A votre avis qu’est-ce que représente ce dessin? C’est la question que se sont posés les documentalistes de la Bibliothèque Nationale d’Israël quand ils sont tombés sur un manuscrit hollandais datant de 1661, qui décrivait les us et coutumes de la communauté ashkénaze d’Amsterdam[1].

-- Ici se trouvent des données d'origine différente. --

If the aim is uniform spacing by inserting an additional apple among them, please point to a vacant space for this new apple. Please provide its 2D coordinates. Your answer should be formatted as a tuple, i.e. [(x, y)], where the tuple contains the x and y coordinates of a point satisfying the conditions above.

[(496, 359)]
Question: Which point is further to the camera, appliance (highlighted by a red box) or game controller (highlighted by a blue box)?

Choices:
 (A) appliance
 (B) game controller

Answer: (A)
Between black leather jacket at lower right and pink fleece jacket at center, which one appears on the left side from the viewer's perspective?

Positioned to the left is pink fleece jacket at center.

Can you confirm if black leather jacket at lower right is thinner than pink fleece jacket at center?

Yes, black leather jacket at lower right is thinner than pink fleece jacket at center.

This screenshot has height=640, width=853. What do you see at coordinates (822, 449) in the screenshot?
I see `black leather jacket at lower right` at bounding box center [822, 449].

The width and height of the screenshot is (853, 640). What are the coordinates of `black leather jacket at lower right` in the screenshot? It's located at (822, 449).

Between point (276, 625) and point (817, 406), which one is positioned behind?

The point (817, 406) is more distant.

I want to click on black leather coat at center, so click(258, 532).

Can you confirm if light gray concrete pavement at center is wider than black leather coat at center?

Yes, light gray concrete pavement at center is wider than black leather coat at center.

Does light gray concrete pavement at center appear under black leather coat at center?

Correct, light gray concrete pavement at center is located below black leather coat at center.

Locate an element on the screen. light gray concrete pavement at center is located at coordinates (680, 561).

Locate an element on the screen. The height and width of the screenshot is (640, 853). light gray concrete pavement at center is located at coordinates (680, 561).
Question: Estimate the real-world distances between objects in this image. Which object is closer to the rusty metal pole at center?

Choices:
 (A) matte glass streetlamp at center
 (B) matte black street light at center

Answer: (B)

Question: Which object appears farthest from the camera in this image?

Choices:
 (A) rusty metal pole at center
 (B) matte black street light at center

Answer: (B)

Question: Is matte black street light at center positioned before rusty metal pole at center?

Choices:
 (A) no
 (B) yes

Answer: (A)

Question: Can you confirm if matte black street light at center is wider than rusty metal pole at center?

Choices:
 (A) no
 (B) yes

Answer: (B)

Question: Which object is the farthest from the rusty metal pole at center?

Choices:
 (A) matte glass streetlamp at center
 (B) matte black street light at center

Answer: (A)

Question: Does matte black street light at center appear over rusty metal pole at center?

Ce dessin figurait en bonne place parmi d’autres dessins sur la fête de Souccot, mais cette photo représentant deux hommes portant un Loulav[2], l’un avec sa tête et l’autre sans, restait un mystère. En fait, dans le livre elle sert à illustrer la fête de Hochana Rabba, ou la grande Hochana, Hochana voulant dire « sauve nous ». C’est un jour solennel où on demande une dernière fois à Dieu de nous sauver. Hochana Rabba c’est le 7e  et dernier jour de Souccot, la veille de Shemini Atzeret et Simhat Torah, fête quelque peu mystérieuse, mais fête à part entière. On peut se demander, pourquoi elle vient clôturer avec gravité, la fête si joyeuse de Souccot ? Est-ce tout simplement pour fermer le cycle commencé 40 jours plus tôt avec le jour du jugement de Roch Hachana ?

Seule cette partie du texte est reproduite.